In an interview for Colorado Public Radio, Colorado Governor John Hickenlooper said he supports most of the state initiatives that will appear on the November ballot, including two initiatives that would bring back presidential primaries and open state and federal primaries to independent voters.
“I support the presidential primary because I think it’s good for Colorado. I think it puts us on the map and it gets more people involved in the primary,” Hickenlooper said on Initiative 140.
Initiative 140 would replace the current caucus system, in which only registered Republicans and Democrats can participate in their respective party’s presidential preference elections. Colorado previously replaced its old caucus system with presidential primaries in 1992, but reverted back to the caucuses after the defeat of Initiative 29 in 2002.

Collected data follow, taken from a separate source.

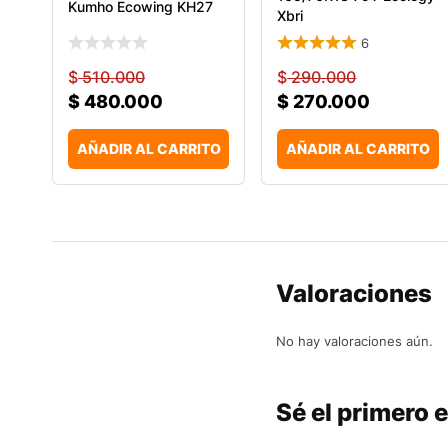
Kumho Ecowing KH27
Xbri
6
$
510.000
$
290.000
$
480.000
$
270.000
AÑADIR AL CARRITO
AÑADIR AL CARRITO
Valoraciones
No hay valoraciones aún.
Sé el primero 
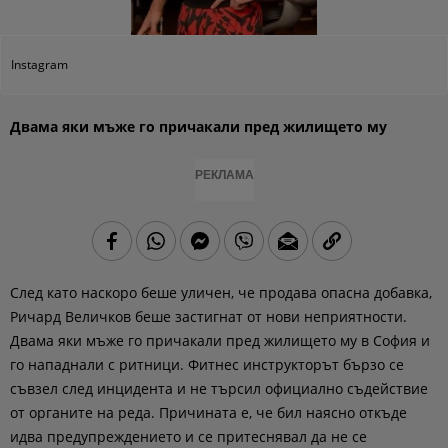
Instagram
Двама яки мъже го причакали пред жилището му
РЕКЛАМА
След като наскоро беше уличен, че продава опасна добавка,
Ричард Величков беше застигнат от нови неприятности.
Двама яки мъже го причакали пред жилището му в София и
го нападнали с ритници.
Фитнес инструкторът бързо се
съвзел след инцидента и не търсил официално съдействие
от органите на реда. Причината е, че бил наясно откъде
идва предупреждението и се притеснявал да не се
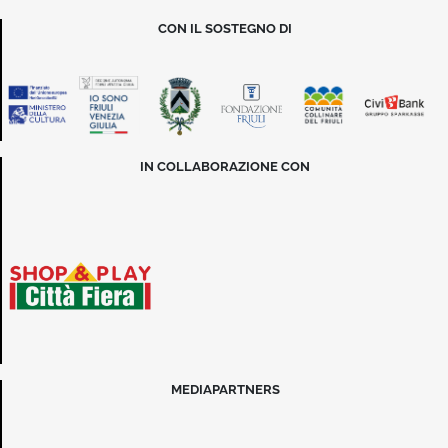
CON IL SOSTEGNO DI
IN COLLABORAZIONE CON
MEDIAPARTNERS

Not only does Hickenlooper support going back to presidential primaries, but he supports allowing all voters, including the 36 percent of registered voters who are independent, to participate in federal and state primary elections (Initiative 98).
“Independent voters — they’re paying taxes, they’re paying for these elections. They should be allowed to have a role in that. I think it makes perfect sense,” he said.
Both initiatives, pushed by the nonpartisan organization Let Colorado Vote (LCV), were approved for the November ballot on August 24 after LCV submitted 310,000 signatures to the secretary of state.
More people signed the petitions to get the initiatives than participated in the 2016 presidential caucuses. Less than 190,000 of the state’s 3 million voters participated in the June caucuses.
“Colorado voters value independence and want elections that encourage participation,” said Kent Thiry, LCV Campaign Chair and CEO of DaVita. “Only 5% of voters participated in the March caucuses, which is not a sign of a healthy democracy. Our initiatives will fix that and allow more than 1 million unaffiliated voters to participate in elections that they currently pay for, but thus far have been excluded from.”
LCV touts a vast array of support, including Hickenlooper, Govs. Bill Ritter, Bill Owens, Roy Romer, and Dick Lamm, as well as former U.S. Sens. Mark Udall and Hank Brown. Both initiatives also have the support of several local politicians and civic and business groups.